= Problem to work on =
Return the lines of the data below starting at the one holding "Aunque se han" and ending at the one holding "Les sites français", word for word, leaving every picture out.

Dataset START

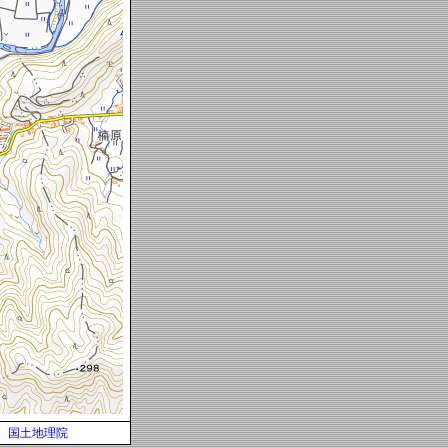
国土地理院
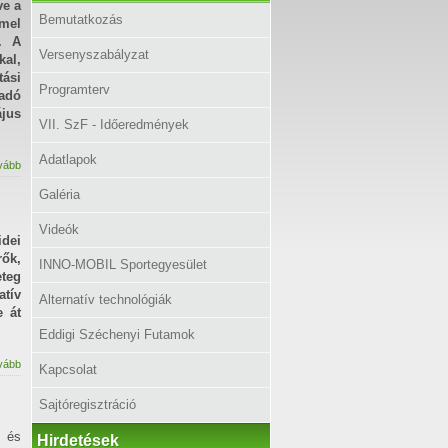
ve a
Bemutatkozás
mel
. A
Versenyszabályzat
al,
ási
Programterv
tadó
ájus
VII. SzF - Időeredmények
Adatlapok
vább
Galéria
Videók
dei
ők,
INNO-MOBIL Sportegyesület
teg
atív
Alternatív technológiák
e át
Eddigi Széchenyi Futamok
vább
Kapcsolat
Sajtóregisztráció
, és
Hirdetések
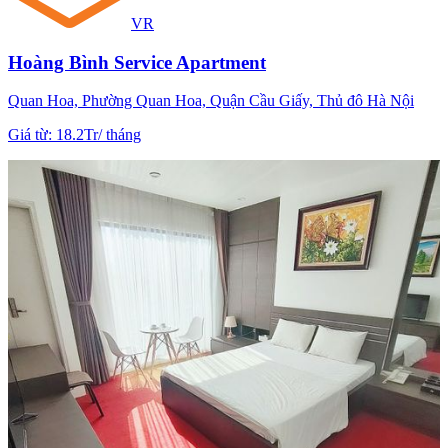
VR
Hoàng Bình Service Apartment
Quan Hoa, Phường Quan Hoa, Quận Cầu Giấy, Thủ đô Hà Nội
Giá từ
:
18.2Tr
/
tháng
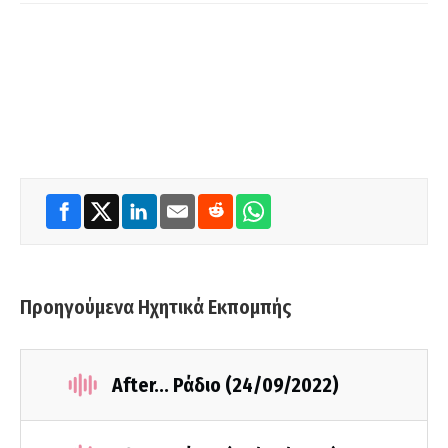
Προηγούμενα Ηχητικά Εκπομπής
After... Ράδιο (24/09/2022)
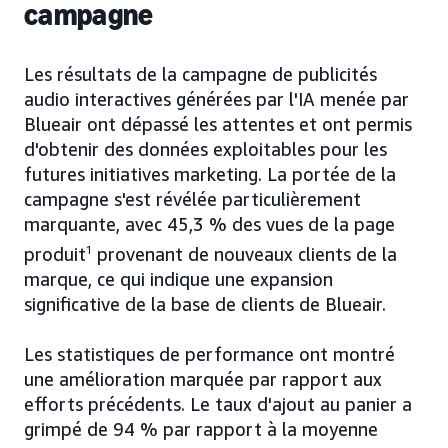
campagne
Les résultats de la campagne de publicités
audio interactives générées par l'IA menée par
Blueair ont dépassé les attentes et ont permis
d'obtenir des données exploitables pour les
futures initiatives marketing. La portée de la
campagne s'est révélée particulièrement
marquante, avec 45,3 % des vues de la page
produit
1
provenant de nouveaux clients de la
marque, ce qui indique une expansion
significative de la base de clients de Blueair.
Les statistiques de performance ont montré
une amélioration marquée par rapport aux
efforts précédents. Le taux d'ajout au panier a
grimpé de 94 % par rapport à la moyenne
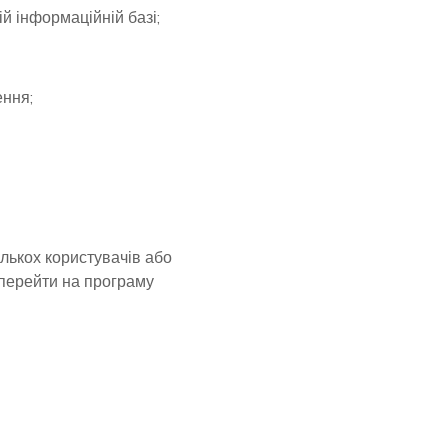
ій інформаційній базі;
ення;
ількох користувачів або
 перейти на програму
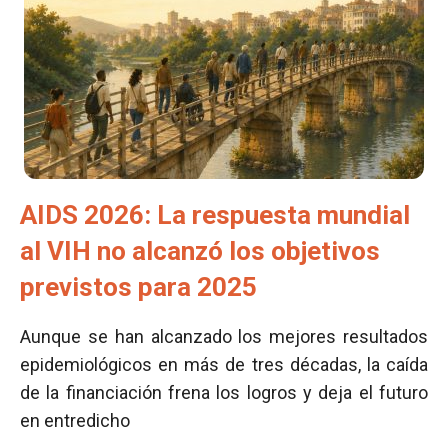
AIDS 2026: La respuesta mundial
al VIH no alcanzó los objetivos
previstos para 2025
Aunque se han alcanzado los mejores resultados
epidemiológicos en más de tres décadas, la caída
de la financiación frena los logros y deja el futuro
en entredicho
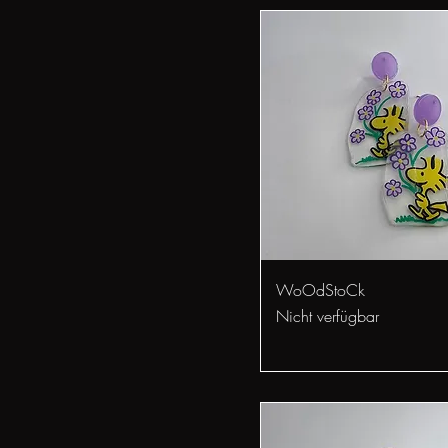
Schnellansicht
WoOdStoCk
Nicht verfügbar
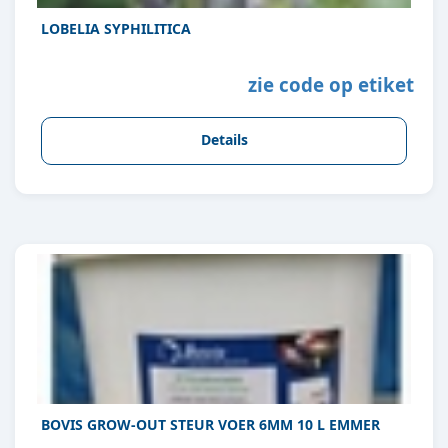
LOBELIA SYPHILITICA
zie code op etiket
Details
BOVIS GROW-OUT STEUR VOER 6MM 10 L EMMER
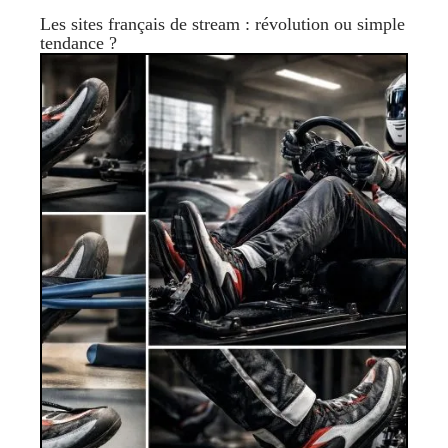
Les sites français de stream : révolution ou simple
tendance ?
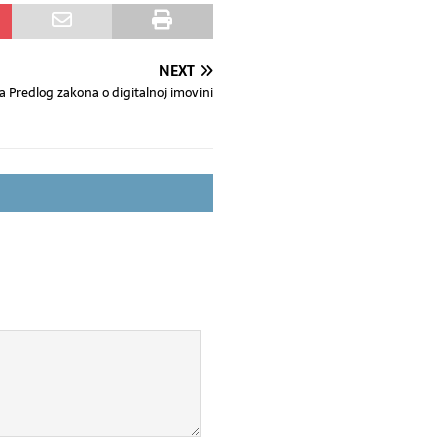
NEXT
la Predlog zakona o digitalnoj imovini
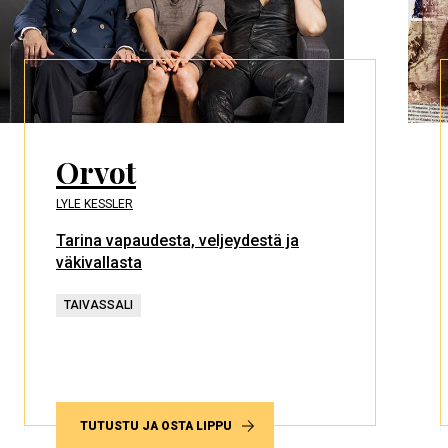
Orvot
LYLE KESSLER
Tarina vapaudesta, veljeydestä ja
väkivallasta
TAIVASSALI
TUTUSTU JA OSTA LIPPU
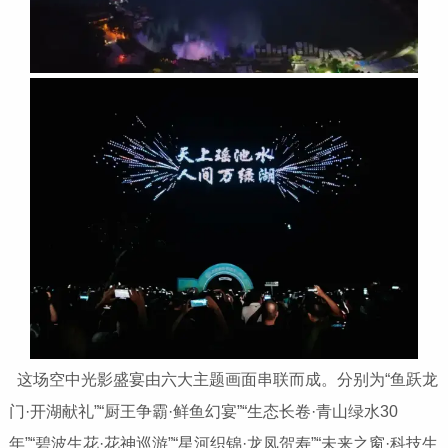
这场空中光影盛宴由六大主题画面串联而成。分别为“鱼跃龙
门·开湖献礼”“厨王争霸·鲜鱼幻宴”“生态长卷·青山绿水30
年”“碧波生花·花神巡游”“星河织锦·龙凤贺寿”“未来之窗·科技生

Dataset END

= Output of the exercise =
Aunque se han alcanzado los mejores resultados
epidemiológicos en más de tres décadas, la caída
de la financiación frena los logros y deja el futuro
en entredicho
Schnellansicht
WoOdStoCk
Nicht verfügbar
LOBELIA SYPHILITICA
zie code op etiket
Details
BOVIS GROW-OUT STEUR VOER 6MM 10 L EMMER
Les sites français de stream : révolution ou simple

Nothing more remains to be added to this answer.